Even if we didn't get Z-dawg, I suspect some of the guests in the region will no longer be welcome.

Posted by: Jim in Chicago at January 13, 2006 11:46 PM

I think you're wrong in that these kind of hardened hill people are not easily cowed by this kind of attack, they never buckled under to the Russians even after ten years of immensely huger atrocity.

Also, it will stir up a handfull of outraged yokels who will cross the border in the coming year to get themselves killed attacking Afghani security forces. That 17-year-old kid that lost half his family is definitly going to buy it on the side of some road shooting at an APC.

But it might give some of the more sober tribal leaders the idea that hosting AQ at their houses might attract CIA lightning, who knows. Anyway, since nothing will make them love the West, they might as well fear it.

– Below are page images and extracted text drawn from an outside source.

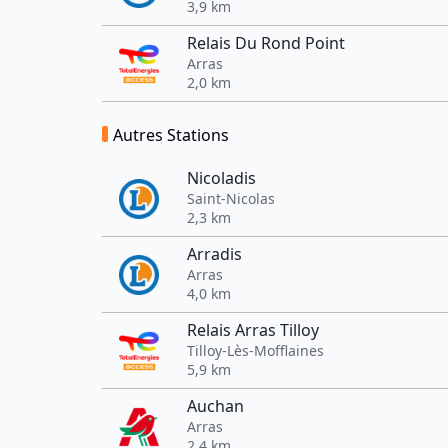
3,9 km
Relais Du Rond Point
Arras
2,0 km
Autres Stations
Nicoladis
Saint-Nicolas
2,3 km
Arradis
Arras
4,0 km
Relais Arras Tilloy
Tilloy-Lès-Mofflaines
5,9 km
Auchan
Arras
2,4 km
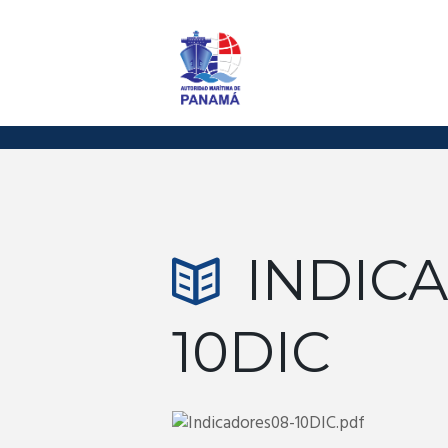
INDIC
10DIC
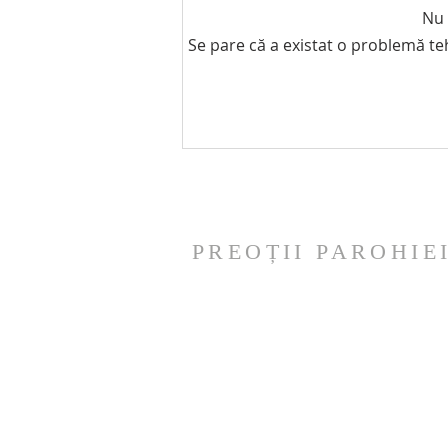
Nu 
Se pare că a existat o problemă te
CINCIZECIMEA –TAINA
IUBIRII CARE UNEȘTE ȘI
ÎNNOIEȘTE LUMEA
PREOȚII PAROHIE
Pr. George VÂLCU
Mob: +32.488.369.183
E-mail:
prgeorge@biserica.be
Pr. Mario Dorin MIHAI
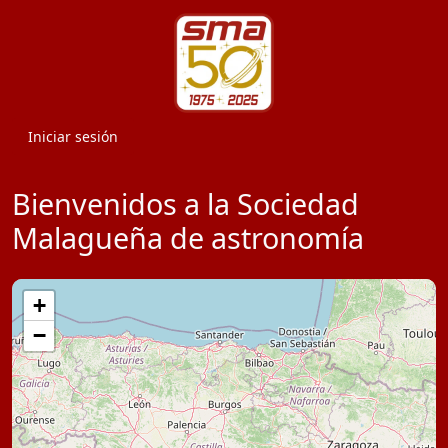
Iniciar sesión
Bienvenidos a la Sociedad
Malagueña de astronomía
+
−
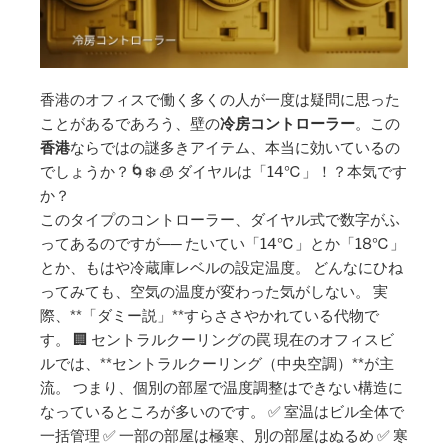
香港のオフィスで働く多くの人が一度は疑問に思った
ことがあるであろう、壁の
冷房コントローラー
。この
香港
ならではの謎多きアイテム、本当に効いているの
でしょうか？🌀❄️ 🧊 ダイヤルは「14℃」！？本気です
か？
このタイプのコントローラー、ダイヤル式で数字がふ
ってあるのですが── たいてい「14℃」とか「18℃」
とか、もはや冷蔵庫レベルの設定温度。 どんなにひね
ってみても、空気の温度が変わった気がしない。 実
際、**「ダミー説」**すらささやかれている代物で
す。 🏢 セントラルクーリングの罠 現在のオフィスビ
ルでは、**セントラルクーリング（中央空調）**が主
流。 つまり、個別の部屋で温度調整はできない構造に
なっているところが多いのです。 ✅ 室温はビル全体で
一括管理 ✅ 一部の部屋は極寒、別の部屋はぬるめ ✅ 寒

Posted by: Amos at January 14, 2006 1:55 AM

I've never understood the argument that our actions in that region are creating new enemies. Amos' hypothetical 17year old is going to grow up to hate us no matter what we do. If we followed the pacifist's way, he will have contempt for our weakness and for what he sees as our cowardice, and assume nothing will ever happen to him unless his leaders tell him it's time to strap on a belt and join Allah. This way, at least, he will have respect for us and realize that he may have to wait in line for Paradise with all the rest of the cannon-fodder, or just as bad, survive the encounter but missing a few parts.

What we are doing is operating within the framework of his culture, where ruthlessness is admired and strength (and willingness to use it) respected, and I thought that behaving like the native culture was supposed to be a multi-culti good thing. To be nice to him is to attempt to impose our Western cultural imperialism.

"Do unto others as others would have you do unto them."

Posted by: Raoul Ortega at January 14, 2006 2:33 PM

Good point,but maybe we should do unto them as they would do unto us. And as the saying goes, do it first.

Posted by: jdkelly at January 14, 2006 4:06 PM

we should fly in NOW organizers and make the tribesmen listen to their lectures.